Thank you. This presentation was not enjoyable, bu was edifying. You made your case. I am sadder for that knowledge. I was always aware of Dali as a catholic iconographer (strict sense), but loved his application of psychology and perception science to his art. He was a great technician. No artist can participate in a movement to elevate barbarism against the many for the purposes of an elite few and not diminish his humanity. There is a constant tendency of critics to divorce the object from its creator. That is as wrong for paining as it is for dance.

522 |

@jordanhedington2421

1 year ago

Great video! Just a side note: The Spanish republicans were not alone during the spanish civil war: they had brigades from many countries known as the international brigades with fighters from France, Italy, Germany, Poland, United States, Ireland, Yugoslavia, United Kingdom, Belgium, Canada, Cuba, and Australia to name just a few

41 |

@XanderVJ

1 year ago

"Separating the art from the artist" is 100% impossible for multiple reasons, but the thing is, I think that framing is dishonest.
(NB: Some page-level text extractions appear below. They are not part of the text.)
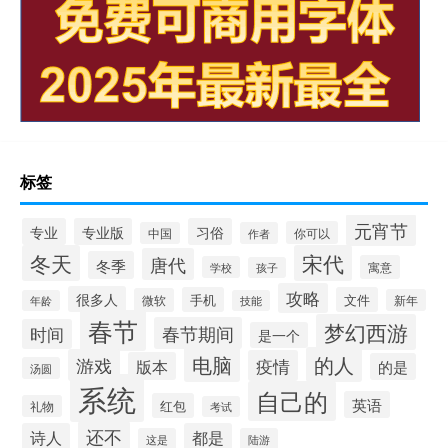
标签
元宵节
专业
专业版
习俗
你可以
中国
作者
冬天
宋代
唐代
冬季
寓意
学校
孩子
攻略
很多人
手机
文件
微软
新年
年龄
技能
春节
梦幻西游
春节期间
时间
是一个
电脑
的人
游戏
疫情
版本
的是
汤圆
系统
自己的
英语
红包
礼物
考试
还不
诗人
都是
这是
陆游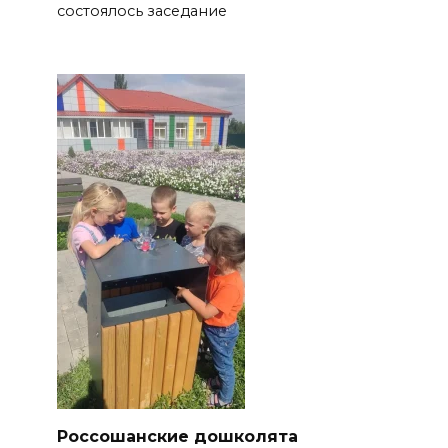
состоялось заседание
Россошанские дошколята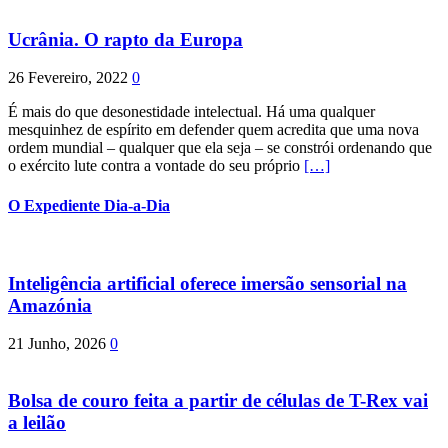
Ucrânia. O rapto da Europa
26 Fevereiro, 2022
0
É mais do que desonestidade intelectual. Há uma qualquer
mesquinhez de espírito em defender quem acredita que uma nova
ordem mundial – qualquer que ela seja – se constrói ordenando que
o exército lute contra a vontade do seu próprio
[…]
O Expediente Dia-a-Dia
Inteligência artificial oferece imersão sensorial na
Amazónia
21 Junho, 2026
0
Bolsa de couro feita a partir de células de T-Rex vai
a leilão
Let's face it. We don't really care about whether the art and the artist can be separated. We don't give two craps about that, because it's not really about the author, or even about the art. It's about ourselves. What we really want to know is if, by enjoying a piece of art made by a bad person, we are doing something immoral ourselves. If we somehow get some sort of blood on our hands because our enjoyment is helping evil to spread, however indirectly it may be. I don't know what the answer to that maybe (right now I'm more inclined to "no" for multiple reasons that are too long for a YouTube comment format, but I might either change my mind or double down as I grow older, who knows), but I think it would be more productive to frame the debate in that way, rather than the "separation" wishful thinking thing.